Astronomers discover 'middleweight' black holes

NASA Astronomers have recently discovered evidence that suggests a new type of black holes in spiral-shaped galaxies is present throughout the Universe. These mysterious classes of "middleweight" black holes, formed by an unknown process, are 100 to 10,000 times as massive as the Sun, yet each occupies less space than the Moon.

A black hole is a region of space with such a force of gravity is so powerful that nothing, not even light, can escape its pull. Until now, scientists knew about two types of black holes: stellar and supermassive. Stellar black holes are the remains of dead stars several times heavier than the Sun, compressed to a diameter of a few miles or less. Supermassive black holes have mind-boggling masses of one million to one billion Suns and may have formed in the early universe from giant gas clouds or from the collapse of clusters of immense numbers of stars. The astronomers identified the new class of black holes through X-ray light, the final cries of energy emitted from gas and particles spiraling into a black hole. The discovery will be announced today at the meeting of the High Energy Astrophysics Division of the American Astronomical Society in Charleston, SC.

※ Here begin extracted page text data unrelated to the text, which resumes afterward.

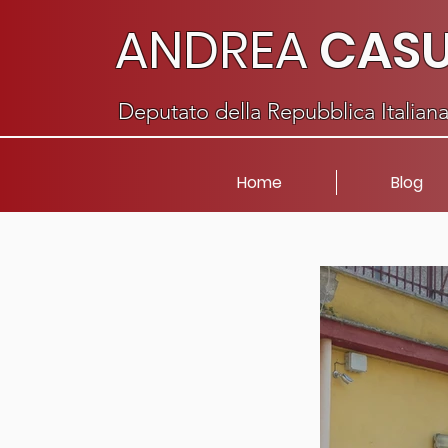
ANDREA
CAS
Deputato della Repubblica Italian
Home
Blog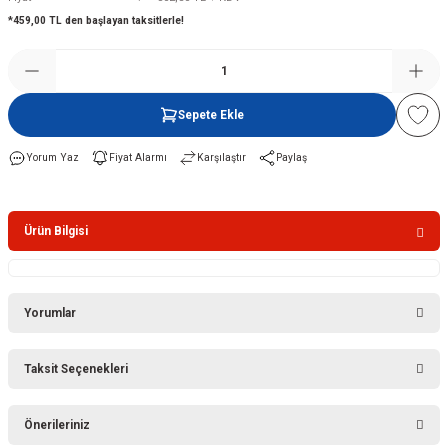
*459,00 TL den başlayan taksitlerle!
Şofben
Sepete Ekle
Yorum Yaz
Fiyat Alarmı
Karşılaştır
Paylaş
Ürün Bilgisi
Yorumlar
Taksit Seçenekleri
Bu ürüne ilk yorumu siz yapın!
Önerileriniz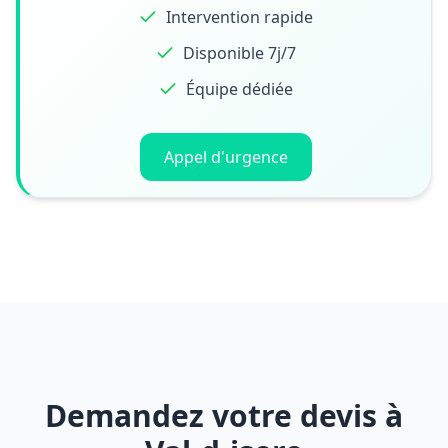
Intervention rapide
Disponible 7j/7
Équipe dédiée
Appel d'urgence
Demandez votre devis à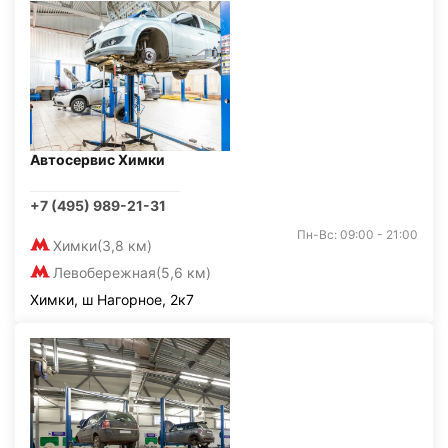
Автосервис Химки
+7 (495) 989-21-31
Пн-Вс: 09:00 - 21:00
Химки
(3,8 км)
Левобережная
(5,6 км)
Химки, ш Нагорное, 2к7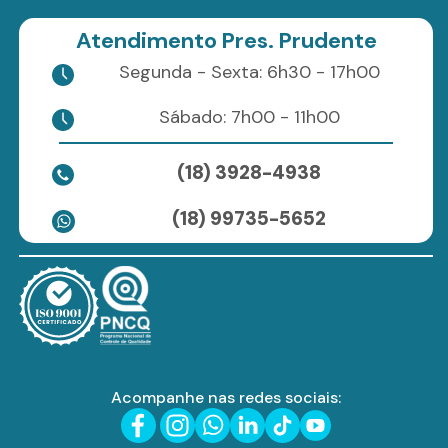
Atendimento Pres. Prudente
Segunda - Sexta: 6h30 - 17h00
Sábado: 7h00 - 11h00
(18) 3928-4938
(18) 99735-5652
Acompanhe nas redes sociais: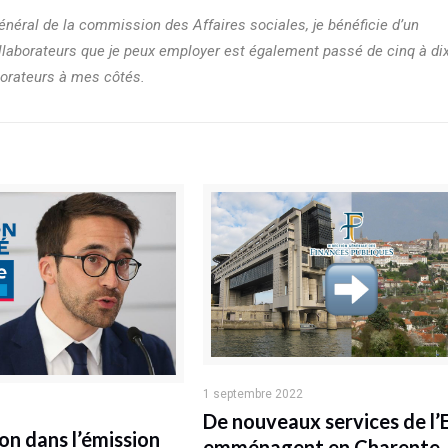
néral de la commission des Affaires sociales, je bénéficie d’un
laborateurs que je peux employer est également passé de cinq à dix
aborateurs à mes côtés.
1 septembre 2022
De nouveaux services de l’
on dans l’émission
emménagent en Charente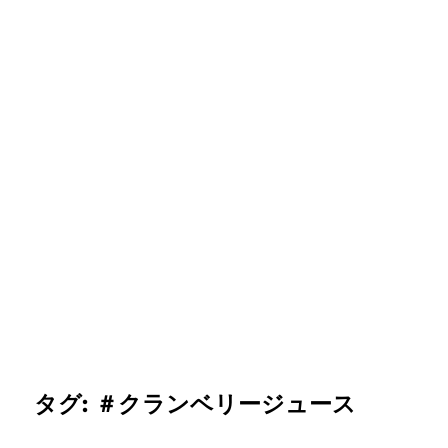
タグ:
＃クランベリージュース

Dr. Edward Colbert and Dr. Richard Mushotzky, astronomers at NASA's Goddard Space Flight Center, Greenbelt, MD, first saw hints of the new class of black holes while studying X-rays from 39 relatively nearby galaxies. Dr. Andrew Ptak and Dr. Richard Griffiths at Carnegie Mellon University studied X-ray light from a galaxy not included in Colbert and Mushotzky's set, galaxy M82. Both teams found unique X-ray light indicative of a new black hole class. The results from both teams will be published in the Astrophysical Journal and the Astrophysical Journal Letters, respectively.

"Our intent was to understand what was producing an unusual class of X-ray luminosities near the centers of many galaxies," said Colbert. "With data from the Einstein satellite from the 1970s, we couldn't determine whether they had features associated with supermassive black holes or stellar black holes. So we took a fresh look with newer data."